Import postman/NotiCore.postman_collection.json
into Postman. It includes:
- Create requests for all 3 channels (Email/SMS/Push)
- A deliberately invalid create request (demonstrates the 400 validation response)
- Get by ID, Get all for a user
- Cancel and Replay
Set the collection's notificationId variable to an ID returned by a Create
request to use it in the ID-based requests.
Deduplication — republish the same notification ID to its Kafka topic
twice within 60 seconds; the second delivery logs Duplicate detected, skipping instead of processing again.
Rate limiting — send 11+ requests for the same user within a minute
(default limit is 10); the 11th is rejected with Rate limit exceeded.

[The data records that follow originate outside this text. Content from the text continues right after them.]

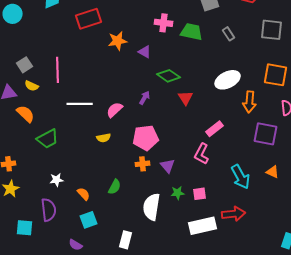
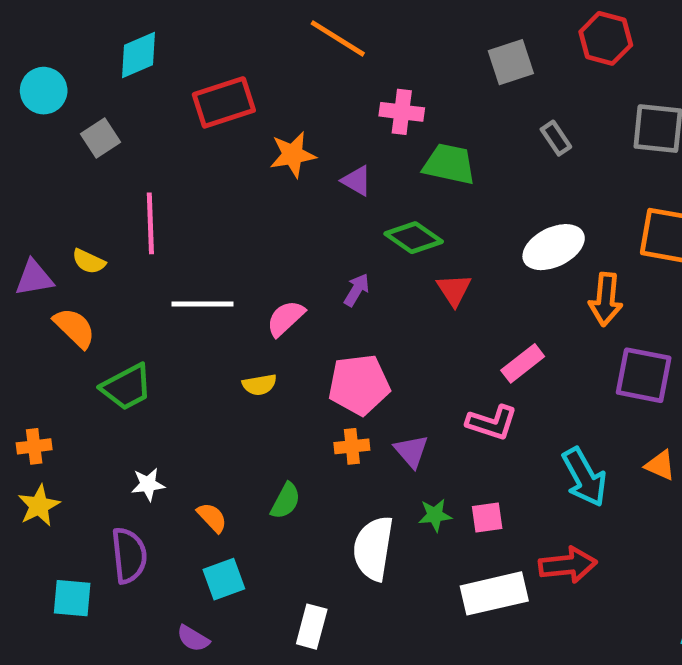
green trapezoid: (192, 32) -> (449, 164), moved
gray square: (25, 65) -> (101, 138), moved
pink L-shape: (202, 154) -> (492, 423), turned -100

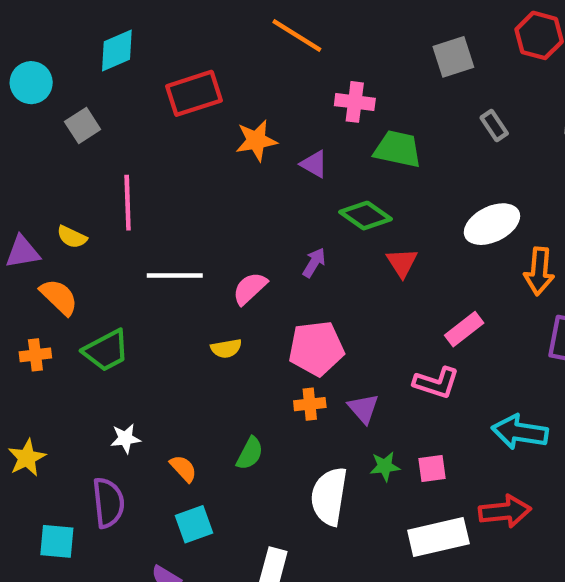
orange cross: (34, 446) -> (35, 355), moved
cyan arrow: (584, 477) -> (520, 432), turned 128

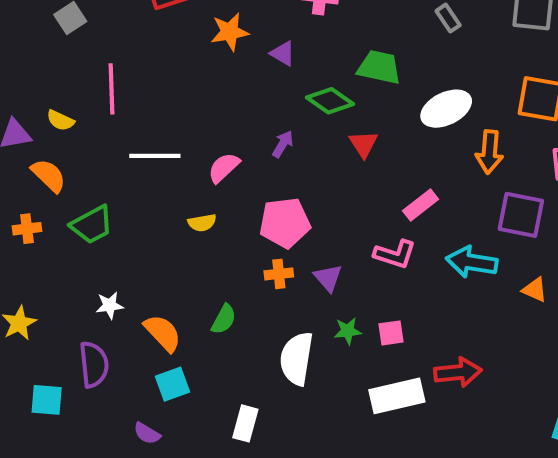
green trapezoid: (398, 149) -> (379, 67), moved
cyan arrow: (520, 432) -> (472, 262), moved
orange semicircle: (183, 468) -> (163, 333), size x1.5

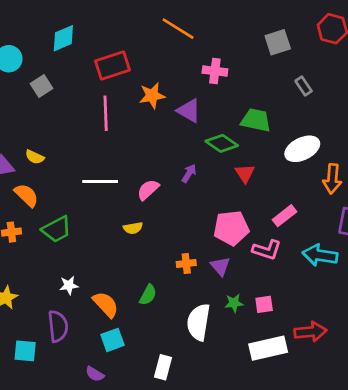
purple triangle: (283, 53) -> (189, 111), size x1.4
pink line: (112, 89) -> (106, 113), moved
pink pentagon: (285, 223) -> (231, 228), moved

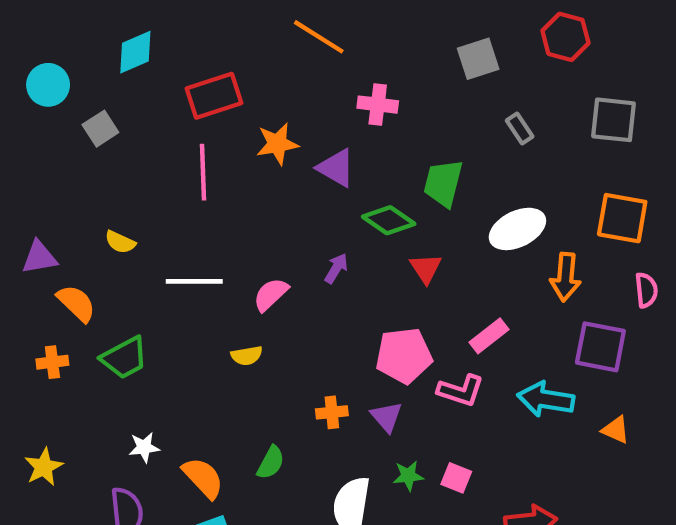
green trapezoid: (256, 120) -> (443, 183), turned -88
yellow semicircle: (35, 157) -> (120, 242), moved
pink square: (264, 304) -> (456, 478), turned 30

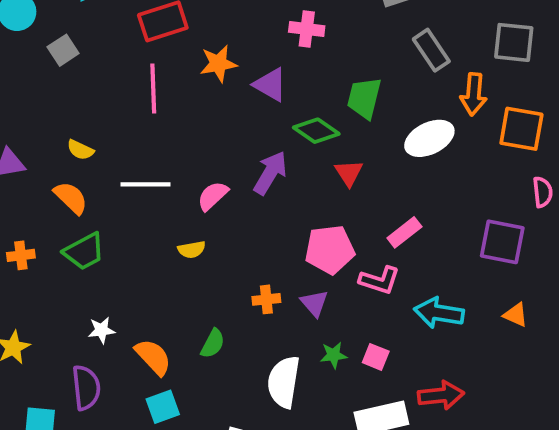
gray rectangle: (520, 129) -> (431, 50), size x1.5
purple arrow: (336, 268) -> (270, 173), size x1.6
orange arrow: (565, 277) -> (473, 94), moved
orange semicircle: (76, 303) -> (71, 198), moved
cyan arrow: (546, 399) -> (439, 313), moved

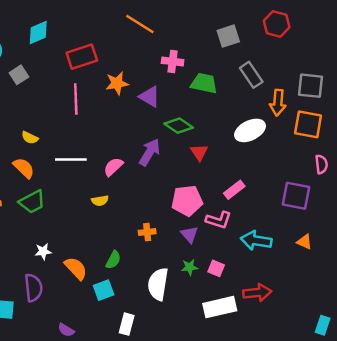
gray square: (514, 42) -> (311, 86), moved
green trapezoid: (364, 98) -> (204, 83), moved, turned 88
purple triangle: (314, 303) -> (190, 234), moved
cyan square: (163, 407) -> (104, 290), moved

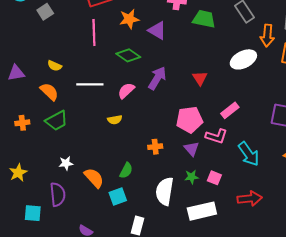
green diamond: (179, 126) -> (128, 55), moved
cyan arrow: (256, 241) -> (249, 154), turned -135
white rectangle: (220, 307) -> (202, 211), moved

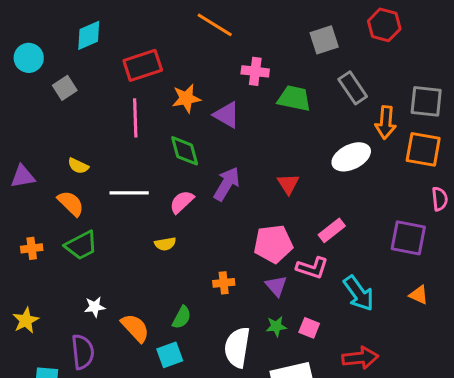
green diamond: (128, 55) -> (185, 151), turned 40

Retry + DLQ — sends fail randomly (~50%, simulating a real provider) and retry up to 3 times with exponential backoff (~1s, then ~2s) before landing in the dead letter queue if all attempts fail.
- Phase 1 — Data model, Supabase connection, basic REST API
- Phase 2 — Kafka routing pipeline
- Phase 3 — Redis dedup + rate limiting
- Phase 4 — Retry + dead letter queue
- Phase 5 — CLI + Postman collection
Possible future improvements: real email/SMS/push provider integration
(Resend, Twilio, FCM), Flyway migrations instead of ddl-auto: update,
authentication on the REST API, and automated integration tests.
Personal learning project — no license applied yet.